**TASK STATEMENT**
Please set down, word for word, each line from the one containing "Comprar USDT" through the final line of the records below, both included, and nothing else.

**DATA TO PROCESS**

########

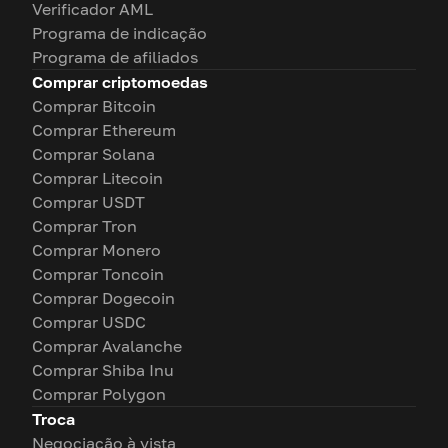
Verificador AML
Programa de indicação
Programa de afiliados
Comprar criptomoedas
Comprar Bitcoin
Comprar Ethereum
Comprar Solana
Comprar Litecoin
Comprar USDT
Comprar Tron
Comprar Monero
Comprar Toncoin
Comprar Dogecoin
Comprar USDC
Comprar Avalanche
Comprar Shiba Inu
Comprar Polygon
Troca
Negociação à vista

########

**RESPONSE TO THE EXERCISE**
Comprar USDT
Comprar Tron
Comprar Monero
Comprar Toncoin
Comprar Dogecoin
Comprar USDC
Comprar Avalanche
Comprar Shiba Inu
Comprar Polygon
Troca
Negociação à vista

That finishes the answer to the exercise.